How much is an innovative product or technology?
Innovations pose specific challenges in implementing the market, the greater the greater the degree of innovation of product or technology in question. The question then is how to measure the degree of innovation of a product or technology to significantly impact your marketing strategy? The answer used to adjust the strategies and business techniques.
Traditionally, innovation has been associated with the idea of discontinuity. A product is more innovative break with the more traditional ways of meeting a need and benefits more differences, but probably require a change of behavior changes on users and the market.
With this approach, innovation is measured on a scale of degree of discontinuity, which is an end product innovations that represent continuous (usually extensions of existing products do not require change of use is compatible with existing infrastructure, provide incremental profits) and the opposite end to the products they represent discontinuous innovation (radically new ways of doing things, require changes in behavior, is incompatible with the infrastructure and the existing value chain and provide substantial benefits).

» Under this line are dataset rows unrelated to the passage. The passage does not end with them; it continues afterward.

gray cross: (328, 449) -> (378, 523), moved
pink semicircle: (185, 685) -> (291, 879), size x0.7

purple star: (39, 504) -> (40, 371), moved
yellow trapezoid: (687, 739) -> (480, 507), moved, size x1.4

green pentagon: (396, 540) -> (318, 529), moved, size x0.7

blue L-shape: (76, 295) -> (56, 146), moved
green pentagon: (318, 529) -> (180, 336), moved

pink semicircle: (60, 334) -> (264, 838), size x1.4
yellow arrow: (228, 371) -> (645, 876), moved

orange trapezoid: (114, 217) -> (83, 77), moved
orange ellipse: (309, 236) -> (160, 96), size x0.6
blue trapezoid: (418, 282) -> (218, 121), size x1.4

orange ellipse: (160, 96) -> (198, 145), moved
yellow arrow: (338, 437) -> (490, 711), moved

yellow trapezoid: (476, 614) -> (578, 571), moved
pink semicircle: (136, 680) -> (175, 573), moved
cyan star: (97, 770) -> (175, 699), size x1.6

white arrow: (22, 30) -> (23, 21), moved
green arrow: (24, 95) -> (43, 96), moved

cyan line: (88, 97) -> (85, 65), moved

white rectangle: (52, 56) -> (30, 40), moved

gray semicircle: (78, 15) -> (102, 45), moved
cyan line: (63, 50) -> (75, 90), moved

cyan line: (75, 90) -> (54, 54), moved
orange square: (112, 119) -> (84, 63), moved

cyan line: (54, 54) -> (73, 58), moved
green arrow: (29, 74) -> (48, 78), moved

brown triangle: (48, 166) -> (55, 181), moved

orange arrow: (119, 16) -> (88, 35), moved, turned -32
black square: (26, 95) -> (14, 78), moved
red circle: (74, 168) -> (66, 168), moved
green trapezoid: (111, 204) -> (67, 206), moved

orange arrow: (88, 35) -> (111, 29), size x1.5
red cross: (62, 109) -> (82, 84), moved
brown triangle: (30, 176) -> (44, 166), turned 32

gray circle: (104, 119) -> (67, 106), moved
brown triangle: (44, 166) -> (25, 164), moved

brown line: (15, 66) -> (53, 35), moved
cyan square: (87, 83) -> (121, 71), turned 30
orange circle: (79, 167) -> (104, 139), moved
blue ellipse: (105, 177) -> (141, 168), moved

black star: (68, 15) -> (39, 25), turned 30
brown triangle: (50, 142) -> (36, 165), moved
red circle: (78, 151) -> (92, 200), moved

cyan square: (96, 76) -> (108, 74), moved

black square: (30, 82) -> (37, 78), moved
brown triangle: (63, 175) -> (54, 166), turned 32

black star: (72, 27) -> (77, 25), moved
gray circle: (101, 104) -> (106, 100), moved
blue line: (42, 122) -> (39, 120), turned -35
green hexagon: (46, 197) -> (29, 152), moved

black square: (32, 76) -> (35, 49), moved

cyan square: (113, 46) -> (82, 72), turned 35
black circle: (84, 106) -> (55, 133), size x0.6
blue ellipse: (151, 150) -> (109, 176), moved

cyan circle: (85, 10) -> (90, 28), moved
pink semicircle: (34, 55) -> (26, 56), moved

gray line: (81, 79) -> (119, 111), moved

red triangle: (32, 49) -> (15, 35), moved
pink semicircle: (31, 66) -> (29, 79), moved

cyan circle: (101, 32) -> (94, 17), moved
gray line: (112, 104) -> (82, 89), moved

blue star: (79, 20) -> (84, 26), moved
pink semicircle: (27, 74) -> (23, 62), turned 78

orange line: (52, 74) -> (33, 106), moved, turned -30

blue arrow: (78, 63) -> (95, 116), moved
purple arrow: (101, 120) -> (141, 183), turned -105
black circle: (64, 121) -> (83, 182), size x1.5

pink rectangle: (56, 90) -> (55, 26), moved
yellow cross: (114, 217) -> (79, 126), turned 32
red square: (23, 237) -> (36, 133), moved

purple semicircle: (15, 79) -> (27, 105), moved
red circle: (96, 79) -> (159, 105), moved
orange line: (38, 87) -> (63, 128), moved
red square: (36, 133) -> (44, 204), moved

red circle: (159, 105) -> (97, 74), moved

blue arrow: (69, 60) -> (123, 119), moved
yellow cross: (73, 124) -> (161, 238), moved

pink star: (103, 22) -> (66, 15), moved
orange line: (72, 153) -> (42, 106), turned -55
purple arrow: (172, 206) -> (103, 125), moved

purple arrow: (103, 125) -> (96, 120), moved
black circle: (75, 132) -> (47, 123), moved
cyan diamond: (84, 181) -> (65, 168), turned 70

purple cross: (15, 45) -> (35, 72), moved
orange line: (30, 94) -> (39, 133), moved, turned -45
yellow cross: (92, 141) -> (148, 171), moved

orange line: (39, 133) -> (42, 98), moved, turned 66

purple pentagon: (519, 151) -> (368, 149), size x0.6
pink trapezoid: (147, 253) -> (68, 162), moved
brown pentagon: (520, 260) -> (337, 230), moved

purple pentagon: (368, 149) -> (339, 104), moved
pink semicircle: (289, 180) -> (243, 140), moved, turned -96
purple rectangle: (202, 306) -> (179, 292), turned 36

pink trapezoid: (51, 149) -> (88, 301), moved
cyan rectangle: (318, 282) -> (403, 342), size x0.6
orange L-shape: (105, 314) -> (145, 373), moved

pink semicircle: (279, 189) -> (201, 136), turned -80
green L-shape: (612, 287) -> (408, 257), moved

This view of the matter was complemented by the work of Clayton Christensen, who in his book “The Innovator’s Dilemma” argued that most innovations belong to the category he calls for support (sustaining innovations) to offer innovations market products under the best parameters to use. For example, a new processor technology that allows the manufacture of PCs faster. The sustaining innovations are designed to satisfy the most demanding customers in the market and are usually made by leading manufacturers in their continuing quest for more market share and profitability. Among the innovations to support a broad spectrum ranging from the incremental to the most radical.
In contrast to most of these innovations, Christensen defines disruptive innovations (disruptive innovations) as those that offer products to market paradoxically “worst” as the parameters to use (speed, etc.). And therefore can not be sold to the most demanding customers, but on the contrary provide a different value proposition. Usually these disruptive products are easier to use, reliable and cheap products on the market today, so you can capture the interest of new consumer segments, and in many cases, long-term shift to traditional products. Examples of disruptive innovations include the PC versus the minicomputer or IP telephony compared to the conventional. A disruptive innovation imposes real challenges in terms of marketing, both for the innovative supplier that tries to take the market as for incumbent service providers that arise from it or decide to defend themselves.
However, from a marketing point of view of the most important innovation is to be adopted by their target market, and these ways “one-dimensional” measuring innovation lose sight of one very important factor: the separation between the benefits of adopting innovation and the associated costs. Many innovative products that have failed in the market because they have been focused on providing dramatic benefits to customers, without dealing with counter or minimize costs (not only economic but psychological) that its adoption meant for users.
Consequently, many approaches to marketing reflects this duality of technology-loss benefits:
- Geoffrey Moore in his book “Inside the Tornado”, presents a model in which the discontinuity that characterizes an innovative product has two dimensions: application breakthrough (the benefits) and shock paradigm (the impact on user behavior, infrastructure , etc..) acting as the accelerator and the brake to the adoption of innovation.
- In his article “Eager Sellers and Stony Buyers” John Gourville presents a model where consumers value an innovation in terms of what they earn and what they lose in comparison to products currently used. Gourville call these variables degree of change of product and degree of behavioral change and together define a plane that includes products that require a massive change in behavior without providing clear benefits (which he calls sure failures, e.g., the Dvorak keyboard) that provide benefits to other revolutionaries without requiring significant changes (smash hits, e.g., Google).
Ultimately any innovative company that is sure to both sides that define innovation from the viewpoint of the customers is the risk of committing a fatal error.